(Dataset records)
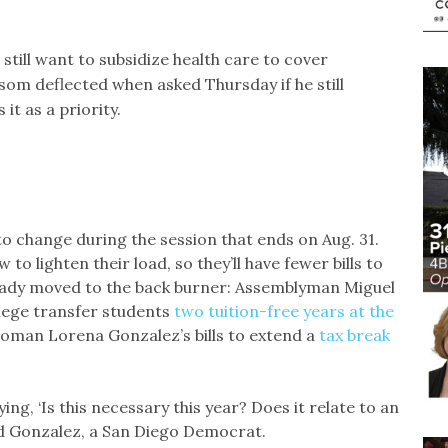
till want to subsidize health care to cover
m deflected when asked Thursday if he still
 it as a priority.
 to change during the session that ends on Aug. 31.
o lighten their load, so they’ll have fewer bills to
ready moved to the back burner: Assemblyman Miguel
lege transfer students
two tuition-free years at the
oman Lorena Gonzalez’s bills to extend a
tax break
ing, ‘Is this necessary this year? Does it relate to an
id Gonzalez, a San Diego Democrat.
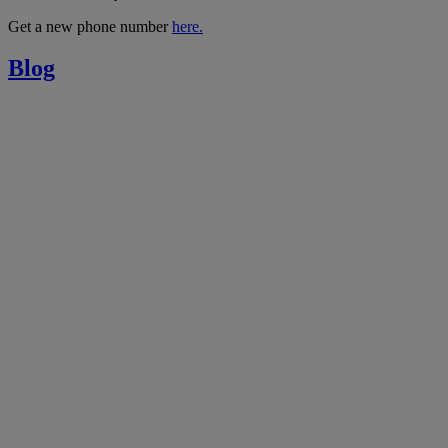
Get a new phone number
here.
Blog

__What you are asked to do__.
Looking through the data above, copy out each line in which the string "bills" occurs.

__Answer space__.
o lighten their load, so they’ll have fewer bills to
oman Lorena Gonzalez’s bills to extend a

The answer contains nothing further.